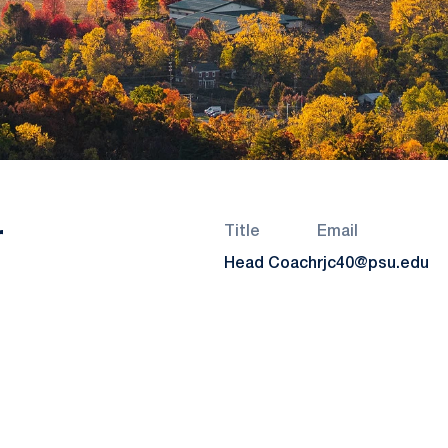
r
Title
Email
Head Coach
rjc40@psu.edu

────────────────────

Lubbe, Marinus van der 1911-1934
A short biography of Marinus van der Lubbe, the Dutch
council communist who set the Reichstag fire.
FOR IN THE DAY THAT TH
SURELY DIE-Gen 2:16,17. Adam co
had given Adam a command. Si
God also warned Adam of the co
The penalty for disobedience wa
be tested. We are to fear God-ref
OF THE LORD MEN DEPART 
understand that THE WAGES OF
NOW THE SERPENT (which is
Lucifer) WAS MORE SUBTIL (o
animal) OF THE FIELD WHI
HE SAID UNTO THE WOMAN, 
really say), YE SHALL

────────────────────

- Try it -
Filter the entries down to the lines that hold "Adam". Copy those lines.

- The completed task -
SURELY DIE-Gen 2:16,17. Adam co
had given Adam a command. Si
God also warned Adam of the co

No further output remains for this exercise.